Online Food Delivery to get Halal Approved
Is the food you ordered online halal? Well, you will know soon. Authorities are pushing for regulations to ensure online food delivery services in the UAE are halal, unless they state otherwise.
International Halal Accreditation Forum (IHAF), an independent, non-government network of accreditation agencies mandated to enforce halal standards in member countries, is working with regulatory bodies in the UAE to establish a halal certification system for online food delivery businesses, the forum’s secretary general Mohammad Saleh Badri said.
The move is an extension of the efforts to certify various products and premises as halal and unify the halal standards and marks internationally.

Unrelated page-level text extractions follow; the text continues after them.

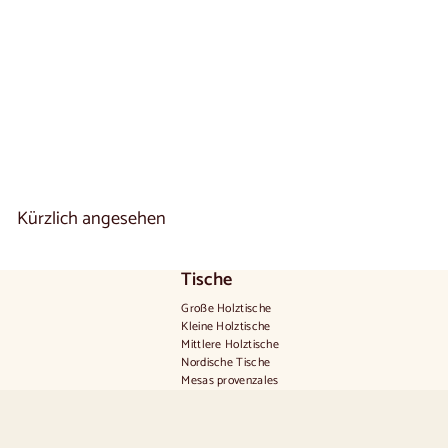
aus Eichenholz |
LoftStory
1 reseña
€
€1.220
00
1
.
2
2
0
,
0
Kürzlich angesehen
0
Tische
Große Holztische
Kleine Holztische
Mittlere Holztische
Nordische Tische
Mesas provenzales
Skandinavische Tische
Rustikale Tische
Tisch für 2 Personen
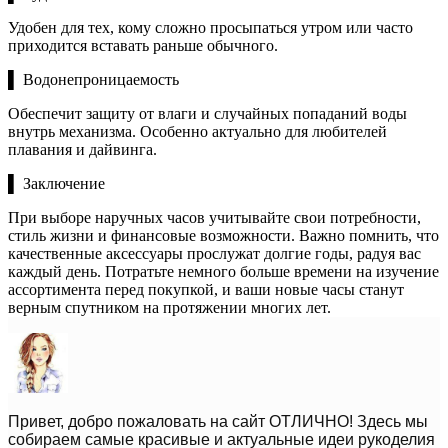
Удобен для тех, кому сложно просыпаться утром или часто
приходится вставать раньше обычного.
▌ Водонепроницаемость
Обеспечит защиту от влаги и случайных попаданий воды
внутрь механизма. Особенно актуально для любителей
плавания и дайвинга.
▌ Заключение
При выборе наручных часов учитывайте свои потребности,
стиль жизни и финансовые возможности. Важно помнить, что
качественные аксессуары прослужат долгие годы, радуя вас
каждый день. Потратьте немного больше времени на изучение
ассортимента перед покупкой, и ваши новые часы станут
верным спутником на протяжении многих лет.
Привет, добро пожаловать на сайт ОТЛИЧНО! Здесь мы
собираем самые красивые и актуальные идеи рукоделия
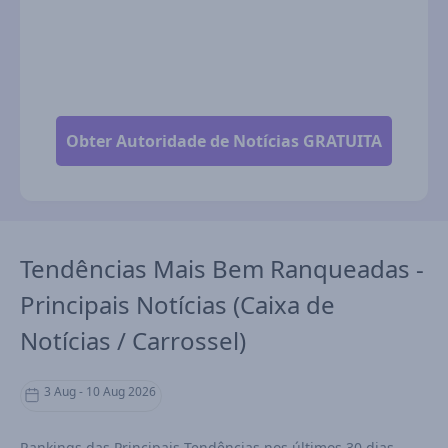
Tendências Mais Bem Ranqueadas -
Principais Notícias (Caixa de
Notícias / Carrossel)
3 Aug - 10 Aug 2026
Rankings das Principais Tendências nos últimos 30 dias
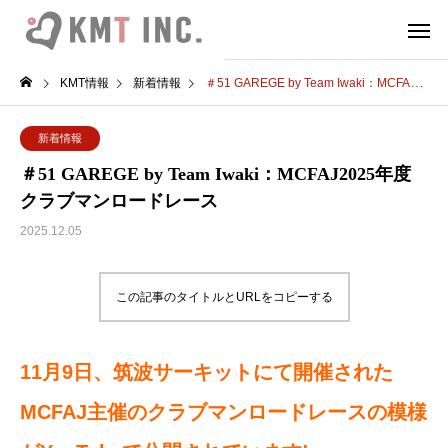
KMT情報
新着情報
＃51 GAREGE by Team Iwaki：MCFAJ2025年度クラブマンロードレース
新着情報
＃51 GAREGE by Team Iwaki：MCFAJ2025年度
クラブマンロードレース
2025.12.05
この記事のタイトルとURLをコピーする
11月9日、筑波サーキットにて開催された
MCFAJ主催のクラブマンロードレースの模様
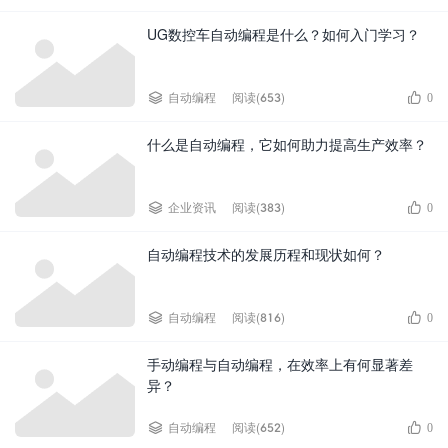
UG数控车自动编程是什么？如何入门学习？


自动编程
阅读(653)
0
什么是自动编程，它如何助力提高生产效率？


企业资讯
阅读(383)
0
自动编程技术的发展历程和现状如何？


自动编程
阅读(816)
0
手动编程与自动编程，在效率上有何显著差
异？


自动编程
阅读(652)
0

The UAE has introduced the National Halal Mark to help consumers understand that food products with the mark have been certified as halal from the right authorities. In Dubai, strict regulations are in place for the sale of non-halal food products.
Online food delivery service is considered a new area for ensuring halal standards in the UAE, said Badri, who is also the former director general of the Emirates Standardisation and Metrology Authority (Esma).

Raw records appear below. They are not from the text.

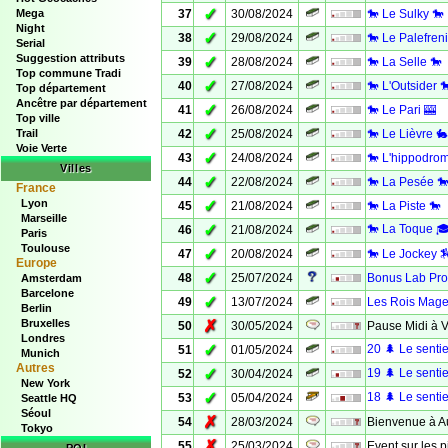
✓
Mega
37
30/08/2024
🐎 Le Sulky 🐎
Night
✓
38
29/08/2024
🐎 Le Palefreni
Serial
Suggestion attributs
✓
39
28/08/2024
🐎 La Selle 🐎
Top commune Tradi
✓
40
27/08/2024
🐎 L'Outsider 
Top département
Ancêtre par département
✓
41
26/08/2024
🐎 Le Pari 🎰
Top ville
✓
Trail
42
25/08/2024
🐎 Le Lièvre 🐇
Voie Verte
✓
43
24/08/2024
🐎 L'hippodro
Villes
✓
44
22/08/2024
🐎 La Pesée 
France
Lyon
✓
45
21/08/2024
🐎 La Piste 🐎
Marseille
✓
🐎 La Toque 
46
21/08/2024
Paris
Toulouse
✓
47
20/08/2024
🐎 Le Jockey 
Europe
✓
48
25/07/2024
Bonus Lab Pro
Amsterdam
Barcelone
✓
49
13/07/2024
Les Rois Mag
Berlin
Bruxelles
✗
50
30/05/2024
Pause Midi à 
Londres
✓
20 🌲 Le sentie
51
01/05/2024
Munich
Autres
✓
19 🌲 Le sentie
52
30/04/2024
New York
✓
18 🌲 Le sentie
53
05/04/2024
Seattle HQ
Séoul
✗
54
28/03/2024
Bienvenue à Au
Tokyo
✗
55
25/03/2024
Event sur les pi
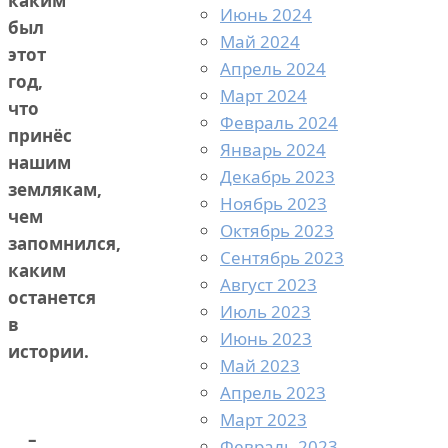
каким
Июнь 2024
был
Май 2024
этот
Апрель 2024
год,
Март 2024
что
Февраль 2024
принёс
Январь 2024
нашим
Декабрь 2023
землякам,
Ноябрь 2023
чем
Октябрь 2023
запомнился,
Сентябрь 2023
каким
Август 2023
останется
Июль 2023
в
Июнь 2023
истории.
Май 2023
Апрель 2023
Март 2023
–
Февраль 2023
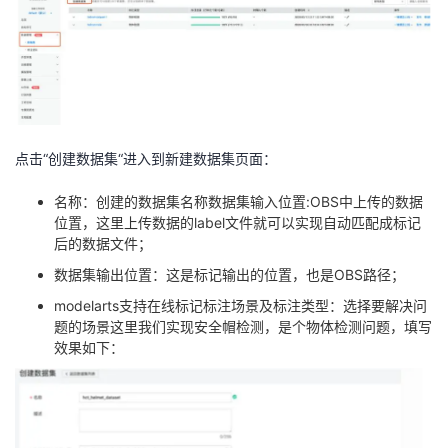
点击“创建数据集“进入到新建数据集⻚面：
名称：创建的数据集名称数据集输入位置:OBS中上传的数据
位置，这里上传数据的label文件就可以实现自动匹配成标记
后的数据文件；
数据集输出位置：这是标记输出的位置，也是OBS路径；
modelarts支持在线标记标注场景及标注类型：选择要解决问
题的场景这里我们实现安全帽检测，是个物体检测问题，填写
效果如下：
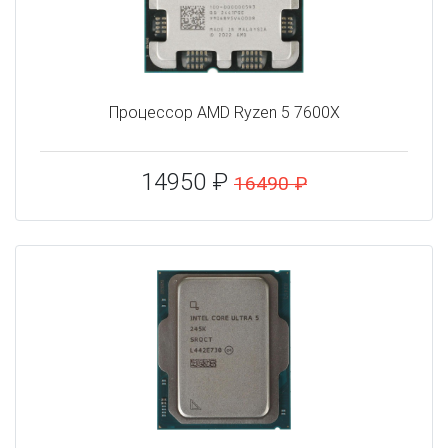
Процессор AMD Ryzen 5 7600X
14950 ₽
16490 ₽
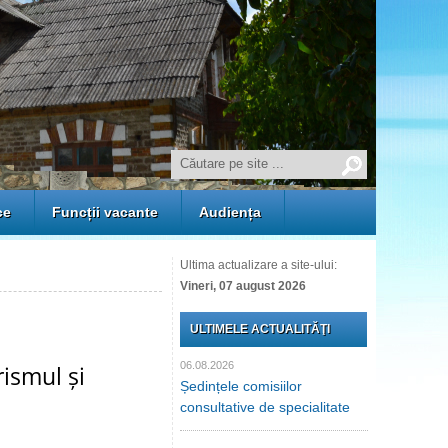
ce
Funcții vacante
Audiența
Ultima actualizare a site-ului:
Vineri, 07 august 2026
ULTIMELE ACTUALITĂŢI
06.08.2026
rismul și
Ședințele comisiilor
consultative de specialitate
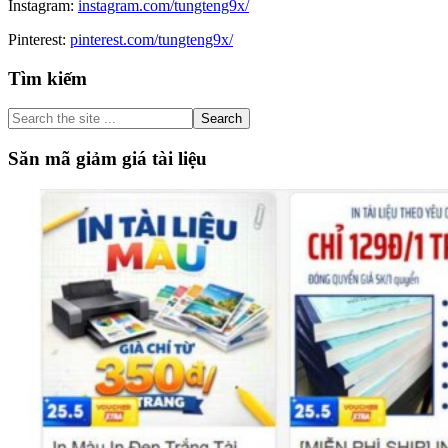
Instagram:
instagram.com/tungteng9x/
Pinterest:
pinterest.com/tungteng9x/
Primary
Tìm kiếm
Sidebar
Search
the
site
Săn mã giảm giá tài liệu
...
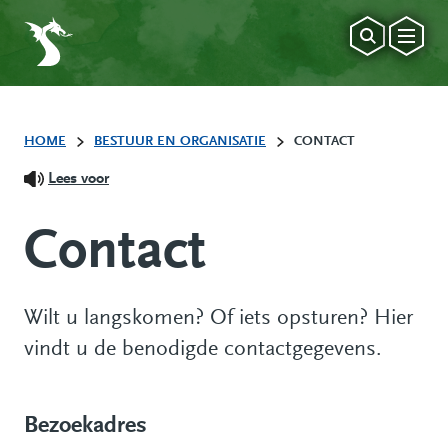
HOME
BESTUUR EN ORGANISATIE
CONTACT
Lees voor
Contact
Wilt u langskomen? Of iets opsturen? Hier
vindt u de benodigde contactgegevens.
Bezoekadres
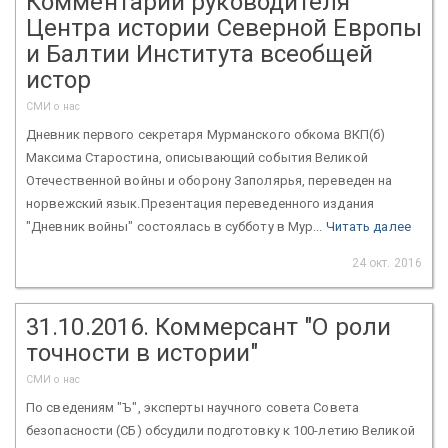
Комментарий руководителя
Центра истории Северной Европы
и Балтии Института всеобщей
истор
СМИ о нас
Дневник первого секретаря Мурманского обкома ВКП(б)
Максима Старостина, описывающий события Великой
Отечественной войны и оборону Заполярья, переведен на
норвежский язык.Презентация переведенного издания
"Дневник войны" состоялась в субботу в Мур...
Читать далее
24 окт. 2016
31.10.2016. Коммерсант "О роли
точности в истории"
СМИ о нас
По сведениям "Ъ", эксперты научного совета Совета
безопасности (СБ) обсудили подготовку к 100-летию Великой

“You just call and they bring the food. You don’t know how it is produced. If you go to the supermarket, you can identify the [halal] mark. But when you order food online, you can’t verify it,” he observed.

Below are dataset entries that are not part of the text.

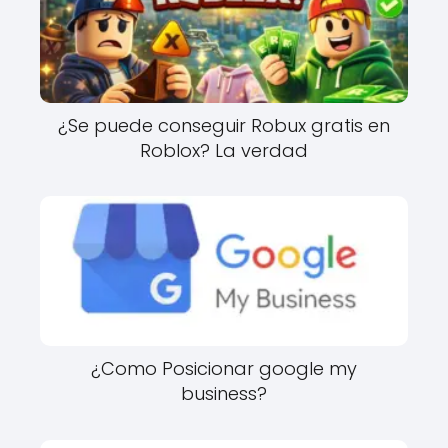
¿Se puede conseguir Robux gratis en
Roblox? La verdad
¿Como Posicionar google my
business?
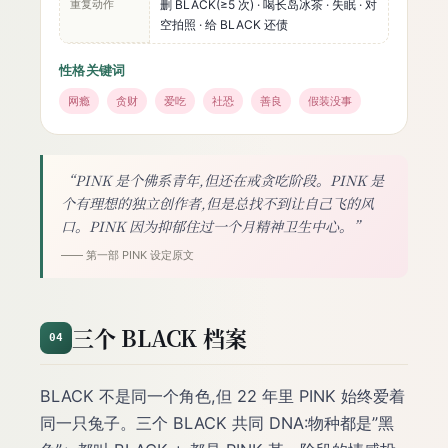
重复动作
删 BLACK(≥5 次) · 喝长岛冰茶 · 失眠 · 对
空拍照 · 给 BLACK 还债
性格关键词
网瘾
贪财
爱吃
社恐
善良
假装没事
“PINK 是个佛系青年,但还在戒贪吃阶段。PINK 是
个有理想的独立创作者,但是总找不到让自己飞的风
口。PINK 因为抑郁住过一个月精神卫生中心。”
—— 第一部 PINK 设定原文
三个 BLACK 档案
04
BLACK 不是同一个角色,但 22 年里 PINK 始终爱着
同一只兔子。三个 BLACK 共同 DNA:物种都是”黑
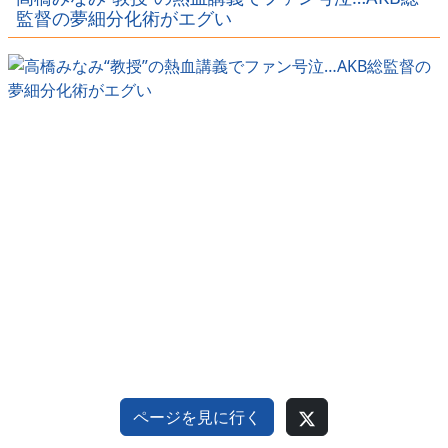
ｗｗｗｗ
ｗｗｗ
ｗｗｗｗ
監督の夢細分化術がエグい
ページを見に行く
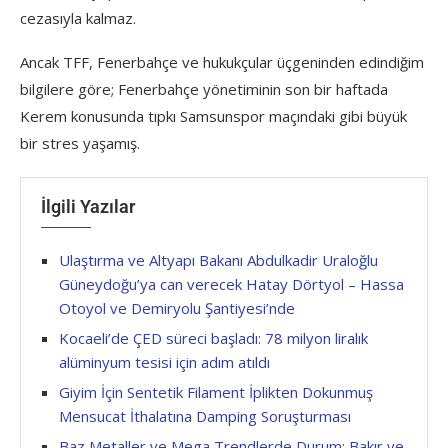
cezasıyla kalmaz.
Ancak TFF, Fenerbahçe ve hukukçular üçgeninden edindiğim
bilgilere göre; Fenerbahçe yönetiminin son bir haftada
Kerem konusunda tıpkı Samsunspor maçındaki gibi büyük
bir stres yaşamış.
İlgili Yazılar
Ulaştırma ve Altyapı Bakanı Abdulkadir Uraloğlu
Güneydoğu’ya can verecek Hatay Dörtyol – Hassa
Otoyol ve Demiryolu Şantiyesi’nde
Kocaeli’de ÇED süreci başladı: 78 milyon liralık
alüminyum tesisi için adım atıldı
Giyim İçin Sentetik Filament İplikten Dokunmuş
Mensucat İthalatına Damping Soruşturması
Baz Metaller ve Mega Trendlerde Durum: Bakır ve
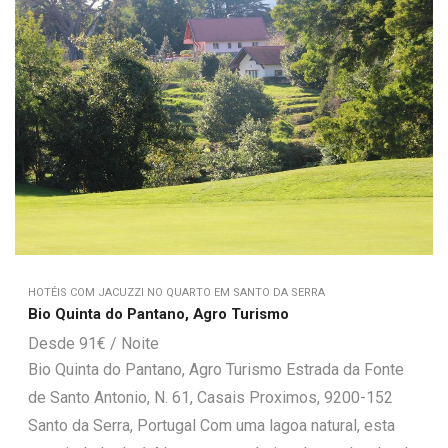
HOTÉIS COM JACUZZI NO QUARTO EM SANTO DA SERRA
Bio Quinta do Pantano, Agro Turismo
91
€
Bio Quinta do Pantano, Agro Turismo Estrada da Fonte
de Santo Antonio, N. 61, Casais Proximos, 9200-152
Santo da Serra, Portugal Com uma lagoa natural, esta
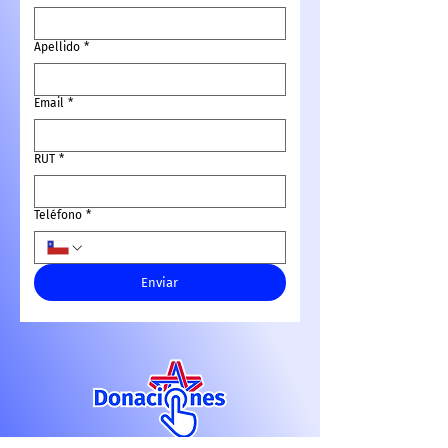
Apellido
*
Email
*
RUT
*
Teléfono
*
Enviar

Badri said a new system for registering online food businesses will be introduced for this. These businesses will have to register with regulatory bodies.
“There will be a mechanism of how to control and monitor these registered businesses. The system will make sure all registered companies are halal. We are in the process of making it. By the end of this year, it should be out. We will coordinate with the regulatory departments for this.”
Badri said customers will be able to verify the halal certification. “For example, you are calling a pizza delivery service. You will be able to ask them for their halal registration.”
The strict regulations will ensure halal food products are halal throughout the chain of production, storage, and transportation until consumption.
Once the system is established in the UAE, it will be replicated in other member countries of the forum. More than 20 Islamic and non-Islamic countries are members of IHAF.
It is the first international accreditation entity to be based in the UAE. Esma and Dubai Accreditation Centre (DAC) under Dubai Municipality are part of the Forum. In association with these bodies, IHAF is supporting Dubai’s efforts to establish itself as the capital of the Islamic economy.
“Halal accreditation is one of the 40 initiatives that have been chalked out for this. Unified halal accreditation will eliminate duplication of standards and fake halal certifications in the market,” said Badri.
Globally, he said, there is a growing demand for halal certification of non-food products and premises as well. “Apart from hotels, restaurants and kitchens, we now have requests to certify airports and flight catering services as halal. We are promoting a lot of studies, technologies and innovations for halal certification. For example, there are apps that help consumers detect the authenticity of halal marks on food products.”